**Task requirements**
Pull every line containing the word "được" from the records.

**Collected data**
******
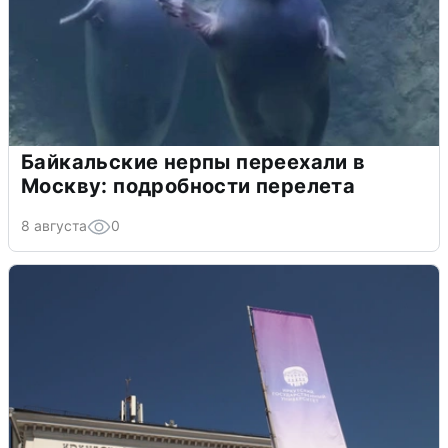
Байкальские нерпы переехали в
Москву: подробности перелета
8 августа
0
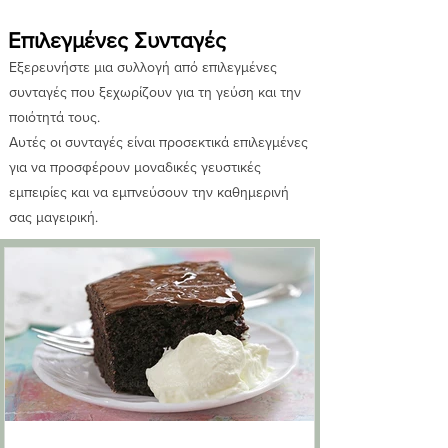
Επιλεγμένες Συνταγές
Εξερευνήστε μια συλλογή από επιλεγμένες
συνταγές που ξεχωρίζουν για τη γεύση και την
ποιότητά τους.
Αυτές οι συνταγές είναι προσεκτικά επιλεγμένες
για να προσφέρουν μοναδικές γευστικές
εμπειρίες και να εμπνεύσουν την καθημερινή
σας μαγειρική.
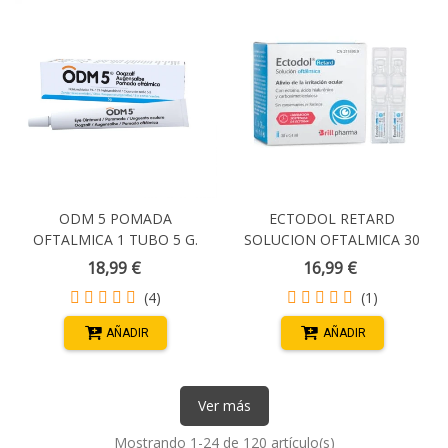
ODM 5 POMADA
ECTODOL RETARD
OFTALMICA 1 TUBO 5 G.
SOLUCION OFTALMICA 30
MONODOSIS 0,4 ML
18,99 €
16,99 €
(4)
(1)
AÑADIR
AÑADIR
Ver más
Mostrando
1
-24 de 120 artículo(s)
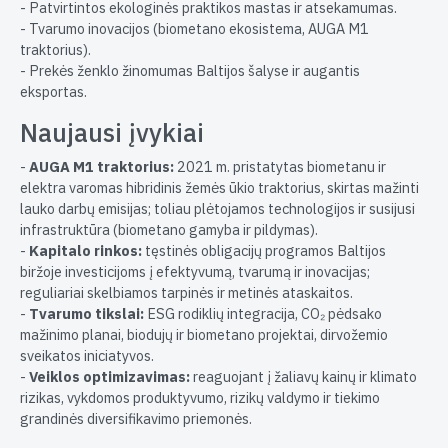
- Patvirtintos ekologinės praktikos mastas ir atsekamumas.
- Tvarumo inovacijos (biometano ekosistema, AUGA M1
traktorius).
- Prekės ženklo žinomumas Baltijos šalyse ir augantis
eksportas.
Naujausi įvykiai
-
AUGA M1 traktorius:
2021 m. pristatytas biometanu ir
elektra varomas hibridinis žemės ūkio traktorius, skirtas mažinti
lauko darbų emisijas; toliau plėtojamos technologijos ir susijusi
infrastruktūra (biometano gamyba ir pildymas).
-
Kapitalo rinkos:
tęstinės obligacijų programos Baltijos
biržoje investicijoms į efektyvumą, tvarumą ir inovacijas;
reguliariai skelbiamos tarpinės ir metinės ataskaitos.
-
Tvarumo tikslai:
ESG rodiklių integracija, CO₂ pėdsako
mažinimo planai, biodujų ir biometano projektai, dirvožemio
sveikatos iniciatyvos.
-
Veiklos optimizavimas:
reaguojant į žaliavų kainų ir klimato
rizikas, vykdomos produktyvumo, rizikų valdymo ir tiekimo
grandinės diversifikavimo priemonės.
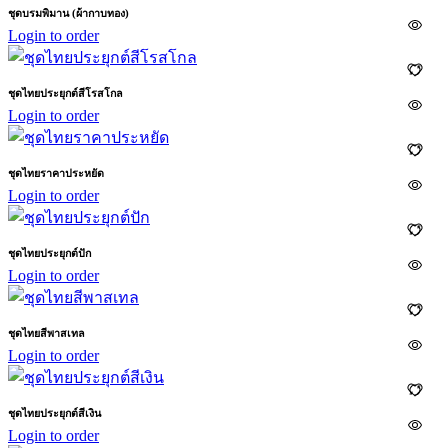
ชุดบรมพิมาน (ผ้ากาบทอง)
Login to order
ชุดไทยประยุกต์สีโรสโกล
Login to order
ชุดไทยราคาประหยัด
Login to order
ชุดไทยประยุกต์ปัก
Login to order
ชุดไทยสีพาสเทล
Login to order
ชุดไทยประยุกต์สีเงิน
Login to order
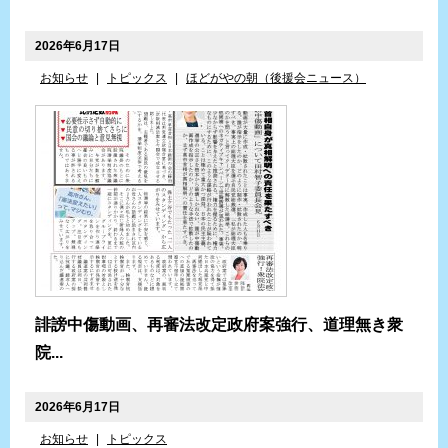
2026年6月17日
お知らせ
|
トピックス
|
ほどがやの朝（後援会ニュース）
誹謗中傷動画、再審法改定政府案強行、道理無き衆
院...
2026年6月17日
お知らせ
|
トピックス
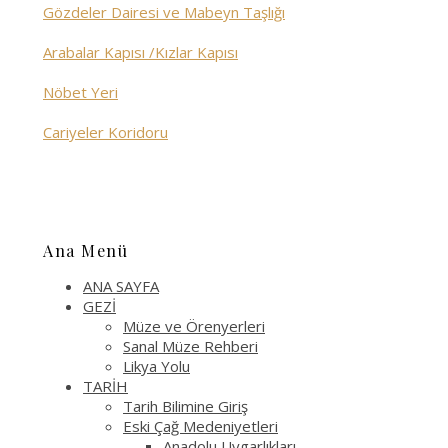
Gözdeler Dairesi ve Mabeyn Taşlığı
Arabalar Kapısı /Kızlar Kapısı
Nöbet Yeri
Cariyeler Koridoru
Ana Menü
ANA SAYFA
GEZİ
Müze ve Örenyerleri
Sanal Müze Rehberi
Likya Yolu
TARİH
Tarih Bilimine Giriş
Eski Çağ Medeniyetleri
Anadolu Uygarlıkları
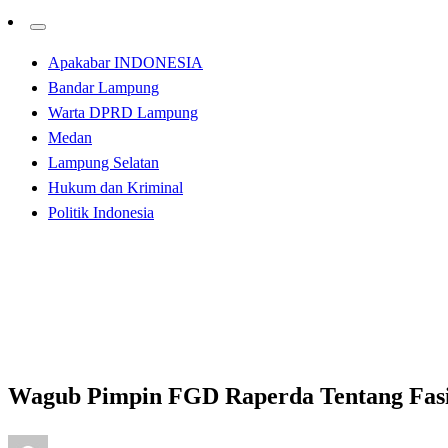
Apakabar INDONESIA
Bandar Lampung
Warta DPRD Lampung
Medan
Lampung Selatan
Hukum dan Kriminal
Politik Indonesia
Homepage
Apakabar INDONESIA
Wagub Pimpin FGD Raperda Tentang Fasilitas Penyeleng
Apakabar INDONESIA
Bandar Lampung
Wagub Pimpin FGD Raperda Tentang Fasil
Posted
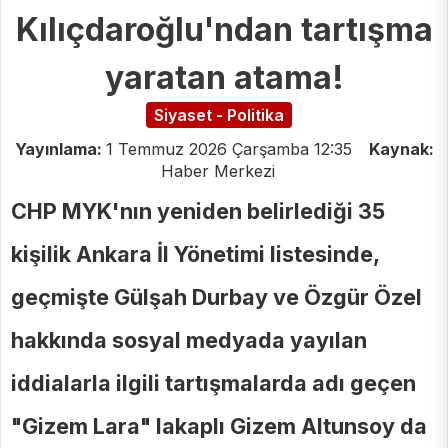
Kılıçdaroğlu'ndan tartışma
yaratan atama!
Siyaset - Politika
Yayınlama:
1 Temmuz 2026 Çarşamba 12:35
Kaynak:
Haber Merkezi
CHP MYK'nın yeniden belirlediği 35
kişilik Ankara İl Yönetimi listesinde,
geçmişte Gülşah Durbay ve Özgür Özel
hakkında sosyal medyada yayılan
iddialarla ilgili tartışmalarda adı geçen
"Gizem Lara" lakaplı Gizem Altunsoy da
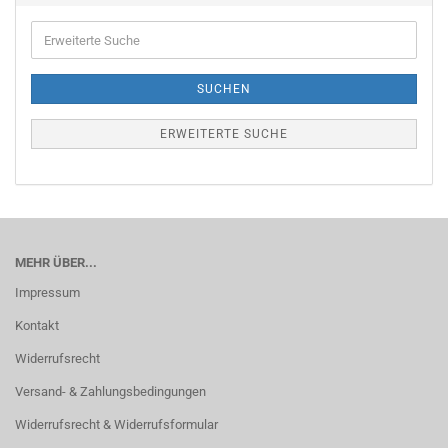
Erweiterte
Suche
SUCHEN
ERWEITERTE SUCHE
MEHR ÜBER...
Impressum
Kontakt
Widerrufsrecht
Versand- & Zahlungsbedingungen
Widerrufsrecht & Widerrufsformular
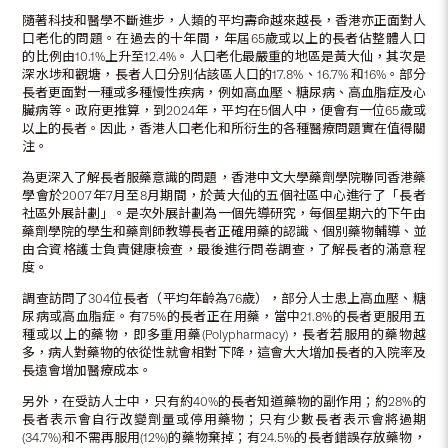
隨著科技和醫學不斷進步，人類的平均壽命越來越長，香港亦正面對人
口老化的問題。在過去的十年間，年屆65歲或以上的長者佔整體人口
的比例由10.1%上升至12.4%。人口老化最嚴重的地區是黃大仙，其次是
深水埗和觀塘，長者人口分別佔該區人口的17.8%、16.7% 和16%。部分
長者更面對一種或多種慢性疾病，例如高血壓、糖尿病、高血脂症及心
臟病等。政府更推算，到2024年，平均在5個人中，便會有一位65歲或
以上的長者。因此，香港人口老化和所衍生的各種醫療問題實在值得關
注。
為更深入了解長者服藥意識的問題，香港中文大學藥劑學院聯同香港藥
學會於2007年7月至8月期間，於黃大仙的五個社區中心進行了「長者
社區外展計劃」。是次外展計劃為一個先導研究，每個星期六的下午由
藥劑學院的學生和藥劑師教導長者正確用藥的認識、個別藥物輔導、並
由合資格護士負責健康檢查，最後進行問卷調查，了解長者的滿意程
度。
調查訪問了304位長者（平均年齡為76歲），部分人士患上高血壓、糖
尿病或高血脂症。有75%的長者正在用藥，當中21.8%的長者更服用五
種或以上的藥物，即多重用藥(Polypharmacy)，長者若服用的藥物越
多，病人對藥物的依從性就會相對下降，這會大大增加長者的入院率及
長遠會增加醫療成本。
另外，在受訪人士中，只有約40%的長者知道藥物的副作用；約28%的
長者表示會自行改變劑量或停用藥物；只有少數長者表示會將過期
(34.7%)和不需再服用(12%)的藥物棄掉；有24.5%的長者錯誤存放藥物，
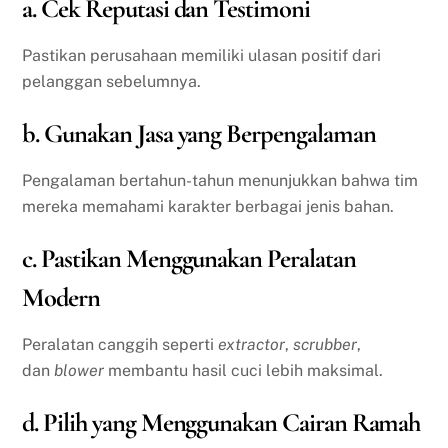
a. Cek Reputasi dan Testimoni
Pastikan perusahaan memiliki ulasan positif dari
pelanggan sebelumnya.
b. Gunakan Jasa yang Berpengalaman
Pengalaman bertahun-tahun menunjukkan bahwa tim
mereka memahami karakter berbagai jenis bahan.
c. Pastikan Menggunakan Peralatan
Modern
Peralatan canggih seperti
extractor
,
scrubber
,
dan
blower
membantu hasil cuci lebih maksimal.
d. Pilih yang Menggunakan Cairan Ramah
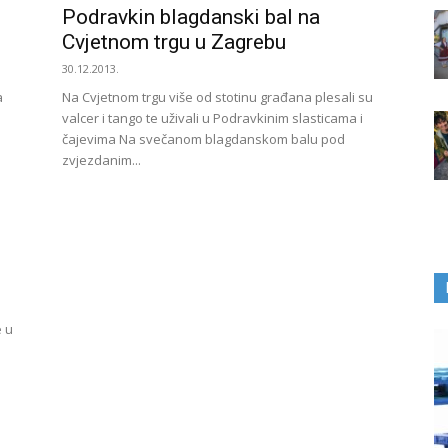
Podravkin blagdanski bal na
Cvjetnom trgu u Zagrebu
30.12.2013.
a
Na Cvjetnom trgu više od stotinu građana plesali su
valcer i tango te uživali u Podravkinim slasticama i
čajevima Na svečanom blagdanskom balu pod
zvjezdanim...
e u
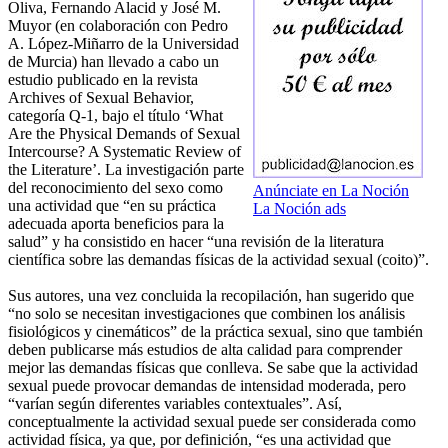
Oliva, Fernando Alacid y José M.
Muyor (en colaboración con Pedro
A. López-Miñarro de la Universidad
de Murcia) han llevado a cabo un
estudio publicado en la revista
Archives of Sexual Behavior,
categoría Q-1, bajo el título ‘What
Are the Physical Demands of Sexual
Intercourse? A Systematic Review of
the Literature’. La investigación parte
del reconocimiento del sexo como
Anúnciate en La Noción
una actividad que “en su práctica
La Noción ads
adecuada aporta beneficios para la
salud” y ha consistido en hacer “una revisión de la literatura
científica sobre las demandas físicas de la actividad sexual (coito)”.
Sus autores, una vez concluida la recopilación, han sugerido que
“no solo se necesitan investigaciones que combinen los análisis
fisiológicos y cinemáticos” de la práctica sexual, sino que también
deben publicarse más estudios de alta calidad para comprender
mejor las demandas físicas que conlleva. Se sabe que la actividad
sexual puede provocar demandas de intensidad moderada, pero
“varían según diferentes variables contextuales”. Así,
conceptualmente la actividad sexual puede ser considerada como
actividad física, ya que, por definición, “es una actividad que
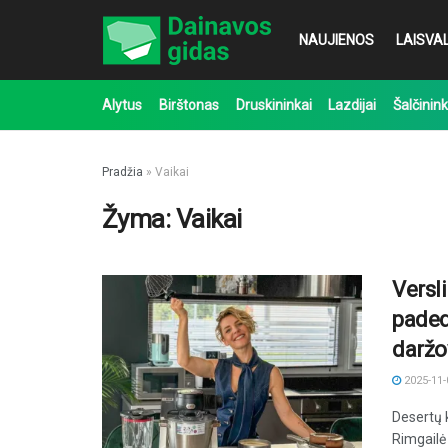
NAUJIENOS
LAISVAL
Alytus
Birštonas
Druskininkai
Lazdijai
Šalčinink
Pradžia
»
Vaikai
Žyma:
Vaikai
Versli
paded
daržo
2025-11-
Desertų 
Rimgailė 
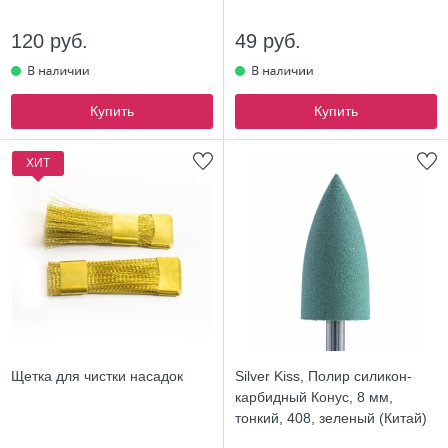
120 руб.
49 руб.
Купить
Купить
ХИТ
Щетка для чистки насадок
Silver Kiss, Полир силикон-
карбидный Конус, 8 мм,
тонкий, 408, зеленый (Китай)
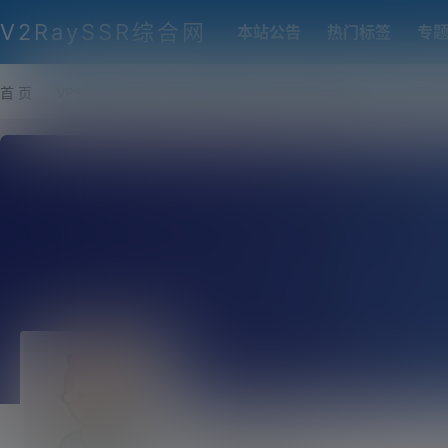
V2RaySSR综合网
本站公告
热门标签
专
首 页
VPS推荐-评测
热门协议搭建
各类脚本及教程
客户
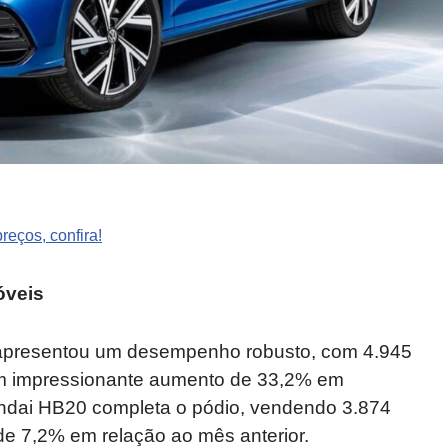
eços, confira!
óveis
 apresentou um desempenho robusto, com 4.945
um impressionante aumento de 33,2% em
ndai HB20 completa o pódio, vendendo 3.874
e 7,2% em relação ao mês anterior.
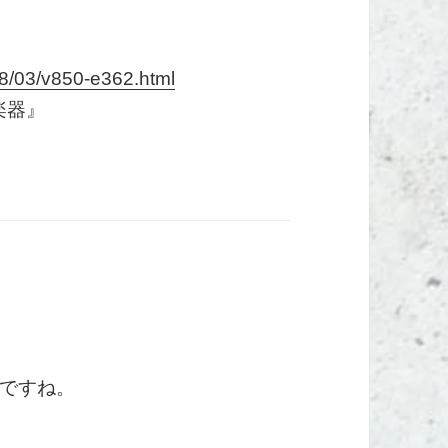
08/03/v850-e362.html
楽器』
ですね。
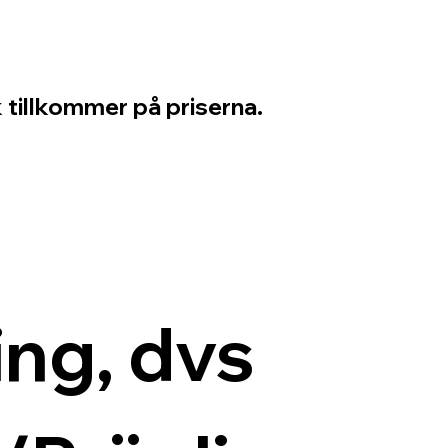
 tillkommer på priserna.
ng, dvs 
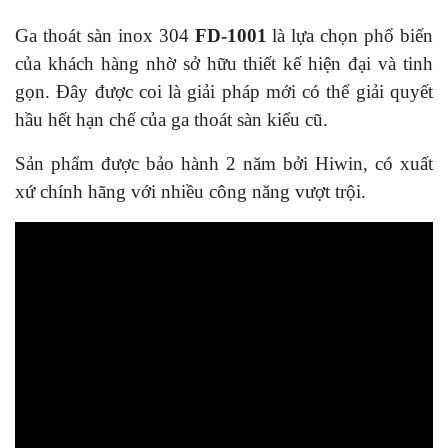
Ga thoát sàn inox 304
FD-1001
là lựa chọn phổ biến
của khách hàng nhờ sở hữu thiết kế hiện đại và tinh
gọn. Đây được coi là giải pháp mới có thể giải quyết
hầu hết hạn chế của ga thoát sàn kiểu cũ.
Sản phẩm được bảo hành
2 năm bởi Hiwin
, có xuất
xứ chín
h hãng với nhiều công năng vượt trội.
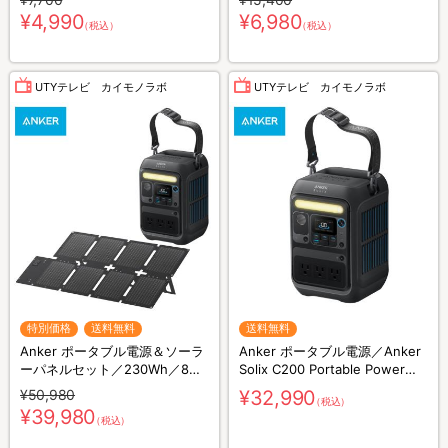
防虫剤／害虫忌避剤
防虫剤／害虫忌避剤
¥4,990
¥6,980
（税込）
（税込）
UTYテレビ カイモノラボ
UTYテレビ カイモノラボ
特別価格
送料無料
送料無料
Anker ポータブル電源＆ソーラ
Anker ポータブル電源／Anker
ーパネルセット／230Wh／8ポ
Solix C200 Portable Power
ート／防災グッズ／災害対策
Station／230Wh／8ポート／防
¥50,980
¥32,990
（税込）
災グッズ／災害対策
¥39,980
（税込）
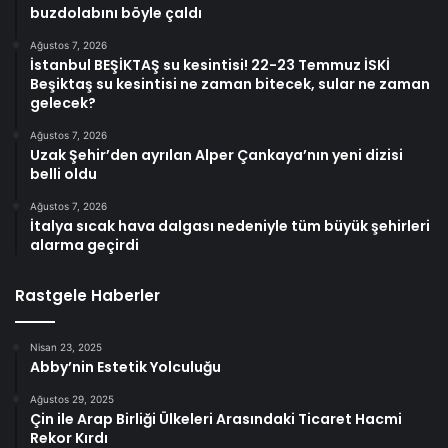
buzdolabını böyle çaldı
Ağustos 7, 2026
İstanbul BEŞİKTAŞ su kesintisi! 22-23 Temmuz İSKİ
Beşiktaş su kesintisi ne zaman bitecek, sular ne zaman
gelecek?
Ağustos 7, 2026
Uzak Şehir’den ayrılan Alper Çankaya’nın yeni dizisi
belli oldu
Ağustos 7, 2026
İtalya sıcak hava dalgası nedeniyle tüm büyük şehirleri
alarma geçirdi
Rastgele Haberler
Nisan 23, 2025
Abby’nin Estetik Yolculuğu
Ağustos 29, 2025
Çin ile Arap Birliği Ülkeleri Arasındaki Ticaret Hacmi
Rekor Kırdı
******
**Answer space**
gọn. Đây được coi là giải pháp mới có thể giải quyết
Sản phẩm được bảo hành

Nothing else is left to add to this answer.